# WHAT IS BEING ASKED:
Copy the entries below verbatim, omitting any pictures they contain.

# Page-level text extractions:
- - - -

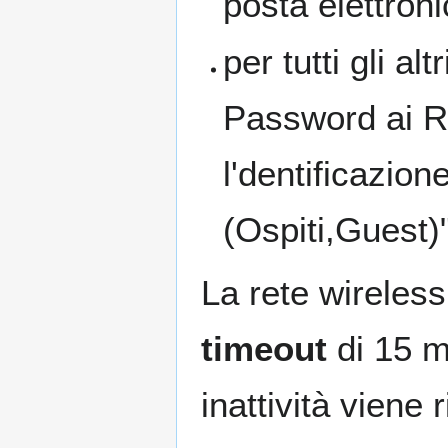
posta elettroni
per tutti gli a
Password ai Re
l'dentificazio
(Ospiti,Guest)"
La rete wireles
timeout
di 15 mi
inattività viene 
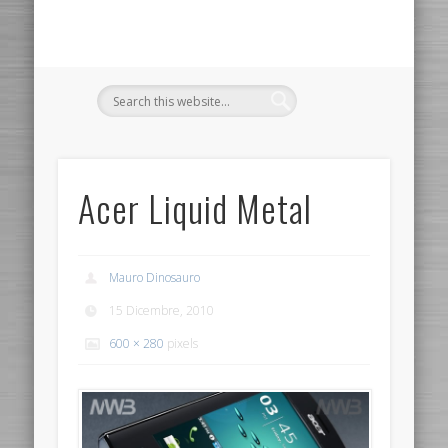
Acer Liquid Metal
Mauro Dinosauro
15 Dicembre, 2010
600 × 280
pixels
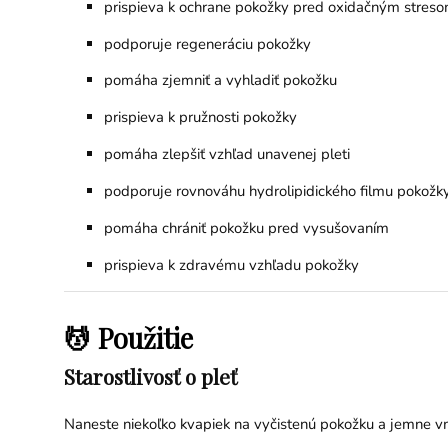
prispieva k ochrane pokožky pred oxidačným stres
podporuje regeneráciu pokožky
pomáha zjemniť a vyhladiť pokožku
prispieva k pružnosti pokožky
pomáha zlepšiť vzhľad unavenej pleti
podporuje rovnováhu hydrolipidického filmu pokožk
pomáha chrániť pokožku pred vysušovaním
prispieva k zdravému vzhľadu pokožky
💆 Použitie
Starostlivosť o pleť
Naneste niekoľko kvapiek na vyčistenú pokožku a jemne vm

- - - -

# FINISHED EXERCISE:
posta elettroni
per tutti gli a
Password ai Re
l'dentificazio
(Ospiti,Guest)"
La rete wireles
timeout
di 15 mi
inattività viene 
Acer Liquid Metal
Mauro Dinosauro
15 Dicembre, 2010
600 × 280
pixels
prispieva k ochrane pokožky pred oxidačným stres
podporuje regeneráciu pokožky
pomáha zjemniť a vyhladiť pokožku
prispieva k pružnosti pokožky
pomáha zlepšiť vzhľad unavenej pleti
podporuje rovnováhu hydrolipidického filmu pokožk
pomáha chrániť pokožku pred vysušovaním
prispieva k zdravému vzhľadu pokožky
💆 Použitie
Starostlivosť o pleť
Naneste niekoľko kvapiek na vyčistenú pokožku a jemne vm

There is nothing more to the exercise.